World number three Andy Murray had given the hosts a dream start as they bid for their first Davis Cup final spot since 1978, playing sublimely to thrash teenager Thanasi Kokkinakis 6-3 6-0 6-3 in front of a packed house in Glasgow.
The winners will face Belgium or Argentina in the final.
Scot Murray, 28, has been the mainstay of Britain’s rise from the lower levels of the Davis Cup pyramid in the last four years, and is likely to play Saturday’s crucial doubles rubber.
It was always on the cards that the tie would be poised at 1-1 after Friday’s play, especially with surprise pick Evans, ranked down at 300, playing against world number 23 Tomic.
After being initially outclassed and falling two sets behind, Evans dug deep, breaking Tomic’s serve at 3-5 in the third when the Australian served for the match and eventually clinching a tiebreak when Tomic volleyed wide.
Both players were staggering after some grueling rallies on the slow indoor court in the fourth and Tomic was left gasping when he again failed to serve out the match at 5-2.
At 5-4, however, with Australian veteran Lleyton Hewitt pumping his fist courtside, Tomic held his nerve and claimed victory when Evans sent a backhand wide.
“There was a big expectation on Bernie to win and the weight of it all was grinding him down into the court, but that’s Davis Cup!” Wally Masur, captaining Australia as they aim for a first final in 12 years, said.
With Murray favorite to win his singles on Sunday the tie could now hinge on the Saturday’s doubles.

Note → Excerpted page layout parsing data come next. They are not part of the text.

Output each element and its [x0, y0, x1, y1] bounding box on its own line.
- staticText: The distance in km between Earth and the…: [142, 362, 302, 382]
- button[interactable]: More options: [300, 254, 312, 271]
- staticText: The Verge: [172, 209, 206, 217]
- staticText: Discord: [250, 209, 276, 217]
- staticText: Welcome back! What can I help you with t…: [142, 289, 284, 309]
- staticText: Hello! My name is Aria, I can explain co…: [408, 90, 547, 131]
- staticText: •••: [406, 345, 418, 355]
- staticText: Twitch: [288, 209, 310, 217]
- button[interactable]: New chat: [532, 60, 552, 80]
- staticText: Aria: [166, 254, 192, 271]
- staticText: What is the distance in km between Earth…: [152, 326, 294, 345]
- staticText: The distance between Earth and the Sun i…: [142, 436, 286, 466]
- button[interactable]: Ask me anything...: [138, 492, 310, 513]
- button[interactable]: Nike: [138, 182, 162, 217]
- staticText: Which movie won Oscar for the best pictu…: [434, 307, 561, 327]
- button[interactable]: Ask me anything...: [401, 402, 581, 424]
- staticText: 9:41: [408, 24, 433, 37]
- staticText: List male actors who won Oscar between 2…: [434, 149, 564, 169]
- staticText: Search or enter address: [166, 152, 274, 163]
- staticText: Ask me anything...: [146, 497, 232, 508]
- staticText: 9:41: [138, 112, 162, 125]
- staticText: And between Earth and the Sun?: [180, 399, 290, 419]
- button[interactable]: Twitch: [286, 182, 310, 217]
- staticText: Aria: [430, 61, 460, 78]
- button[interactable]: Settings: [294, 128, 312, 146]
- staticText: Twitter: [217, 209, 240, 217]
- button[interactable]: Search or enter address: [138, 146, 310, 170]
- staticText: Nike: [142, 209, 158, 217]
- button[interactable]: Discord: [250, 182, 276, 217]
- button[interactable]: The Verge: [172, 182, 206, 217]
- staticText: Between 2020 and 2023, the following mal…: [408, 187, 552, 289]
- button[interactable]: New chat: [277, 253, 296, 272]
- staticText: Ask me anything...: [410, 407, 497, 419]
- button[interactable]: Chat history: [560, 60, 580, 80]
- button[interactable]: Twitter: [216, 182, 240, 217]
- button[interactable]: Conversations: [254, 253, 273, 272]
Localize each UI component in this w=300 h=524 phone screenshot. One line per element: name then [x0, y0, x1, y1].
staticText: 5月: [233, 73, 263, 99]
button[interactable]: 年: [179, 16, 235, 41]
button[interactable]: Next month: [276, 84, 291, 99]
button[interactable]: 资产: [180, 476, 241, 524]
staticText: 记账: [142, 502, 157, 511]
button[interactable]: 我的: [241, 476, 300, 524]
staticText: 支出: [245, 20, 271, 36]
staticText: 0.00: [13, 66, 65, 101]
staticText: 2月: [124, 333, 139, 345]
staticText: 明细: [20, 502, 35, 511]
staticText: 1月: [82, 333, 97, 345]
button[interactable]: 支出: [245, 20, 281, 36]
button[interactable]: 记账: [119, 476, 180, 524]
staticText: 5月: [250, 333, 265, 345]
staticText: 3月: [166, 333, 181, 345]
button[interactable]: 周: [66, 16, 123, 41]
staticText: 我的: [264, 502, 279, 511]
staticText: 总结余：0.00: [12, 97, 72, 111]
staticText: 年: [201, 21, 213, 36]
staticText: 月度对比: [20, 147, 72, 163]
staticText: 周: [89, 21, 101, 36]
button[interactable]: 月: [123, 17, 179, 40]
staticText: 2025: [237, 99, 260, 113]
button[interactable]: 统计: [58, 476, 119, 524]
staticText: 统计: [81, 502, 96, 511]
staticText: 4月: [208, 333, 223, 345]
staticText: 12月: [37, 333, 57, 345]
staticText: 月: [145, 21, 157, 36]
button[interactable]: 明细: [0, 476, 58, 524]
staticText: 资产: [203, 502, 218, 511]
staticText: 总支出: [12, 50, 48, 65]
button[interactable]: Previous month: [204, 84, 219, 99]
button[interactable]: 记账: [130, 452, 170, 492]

Murray earned a crucial point with brother Jamie, a U.S. Open doubles runner-up last week, in the quarter-final against France, and the brothers may be let loose against Hewitt and big-serving Sam Groth on Saturday.
After Murray’s longer-than-expected rest before the tie after a fourth round defeat at the U.S. Open, and the ease at which he beat Kokkinakis, the Scot is ready to work overtime.
“It isn’t my decision. It’s up to the captain to decide that. Obviously, now I have the option to be picked because that match was quick. We’ll talk about it this evening,” he said.
Murray’s demolition of Kokkinakis took his Davis Cup singles record to 24-2.